Более четверти века художник заботился о своём ученике, известном под прозвищем Салаи (годы жизни 1480-1524), но каковы же были их отношения на самом деле – никто не сможет утверждать со стопроцентной уверенностью. Нам оставалось лишь попытаться представить их историю, основываясь на сохранившихся сведениях, в том числе написанных лично самим Леонардо.
Невыносимый мальчишка.
В своих рукописях да Винчи иногда прибегал к замысловатому способу письма при помощи зеркала – все подобные записи, сделанные таким способом, невозможно было прочитать без того же самого приспособления. Делал он это только в тех случаях, когда речь шла об особенно важных для него вещах.
И одна из этих записей гласила:
«Джакомо приехал жить ко мне в день Святой Марии Магдалины, 22 июля 1490 года».
Джан-Джакомо Капротти да Орено – полное имя нового ученика да Винчи. На момент поступления в мастерскую художника он был всего лишь десятилетним мальчиком. Парнишка происходил из Орено – небольшого поселения неподалёку от итальянского города Милана. О его родителях ничего не известно, кроме того, что в официальных документах его отец назывался «сыном последнего мастера Джованни». А это значит, что дед Джакомо имел определённый статус и мог быть, к примеру, землевладельцем.
В то время в Италии отправка таких молодых мальчиков в подмастерья к художникам и представителям многих других ремесленных профессий, к которым и принадлежали живописцы эпохи Возрождения, была довольно распространённым обычаем.
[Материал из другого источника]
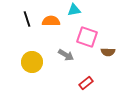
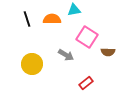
orange semicircle: moved 1 px right, 2 px up
pink square: rotated 15 degrees clockwise
yellow circle: moved 2 px down
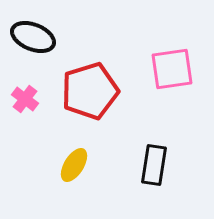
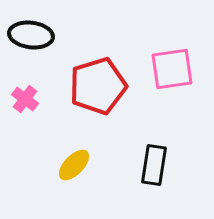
black ellipse: moved 2 px left, 2 px up; rotated 15 degrees counterclockwise
red pentagon: moved 8 px right, 5 px up
yellow ellipse: rotated 12 degrees clockwise
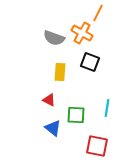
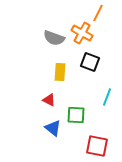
cyan line: moved 11 px up; rotated 12 degrees clockwise
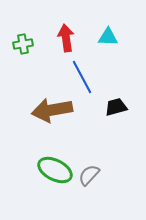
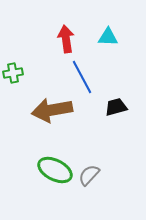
red arrow: moved 1 px down
green cross: moved 10 px left, 29 px down
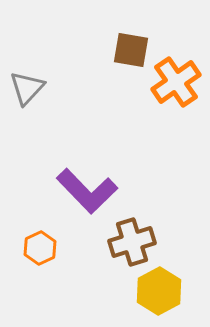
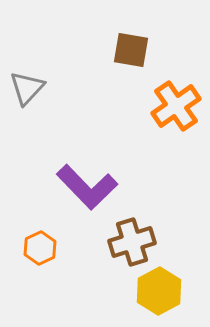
orange cross: moved 24 px down
purple L-shape: moved 4 px up
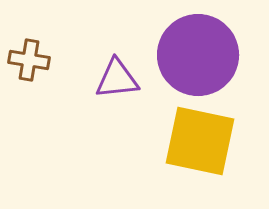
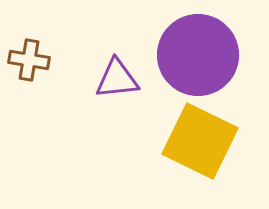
yellow square: rotated 14 degrees clockwise
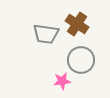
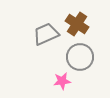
gray trapezoid: rotated 148 degrees clockwise
gray circle: moved 1 px left, 3 px up
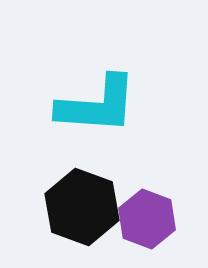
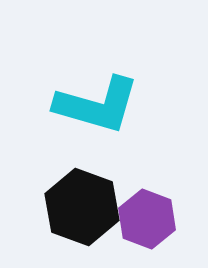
cyan L-shape: rotated 12 degrees clockwise
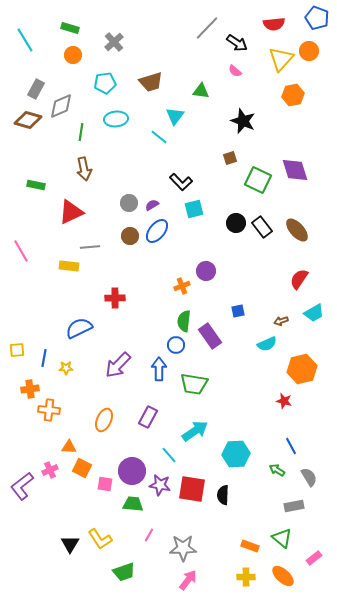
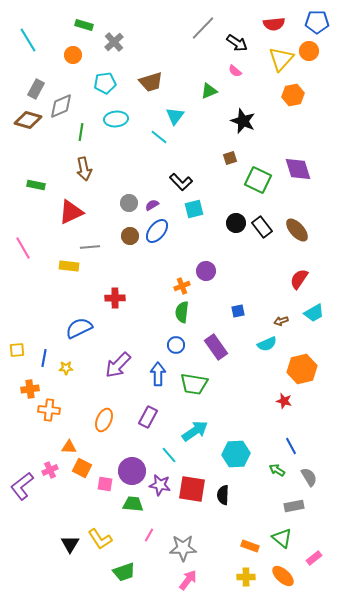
blue pentagon at (317, 18): moved 4 px down; rotated 20 degrees counterclockwise
green rectangle at (70, 28): moved 14 px right, 3 px up
gray line at (207, 28): moved 4 px left
cyan line at (25, 40): moved 3 px right
green triangle at (201, 91): moved 8 px right; rotated 30 degrees counterclockwise
purple diamond at (295, 170): moved 3 px right, 1 px up
pink line at (21, 251): moved 2 px right, 3 px up
green semicircle at (184, 321): moved 2 px left, 9 px up
purple rectangle at (210, 336): moved 6 px right, 11 px down
blue arrow at (159, 369): moved 1 px left, 5 px down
Они выполняли всю возможную работу по дому и в творческой студии, а в качестве оплаты получали еду и крышу над головой. Если бы такой мальчик на побегушках проявлял некие способности к рисованию, впоследствии он получал уроки мастерства от своего учителя и мог бы сам с лёгкостью стать живописцем. Например, так было с Пьетро Перуджино (годы жизни 1446-1523), который в молодости поступил в мастерскую одного из зрелых художников города Перуджи.
Подразумевалось, что новый обитатель мастерской да Винчи также будет во всём подчиняться своему хозяину и выполнять все его приказы. Но оказалось, что он с самого начала занял в мастерской особое положение, испытывая терпение живописца своими частыми шалостями. Терпение Леонардо казалось поистине безграничным: несмотря на то, что рукописи художника полны дерзких выходок Джакомо, мальчик не только продолжал с ним жить, но и пользовался всеми привилегиями, даже в ношении роскошной одежды, которую да Винчи лично заказывал для него.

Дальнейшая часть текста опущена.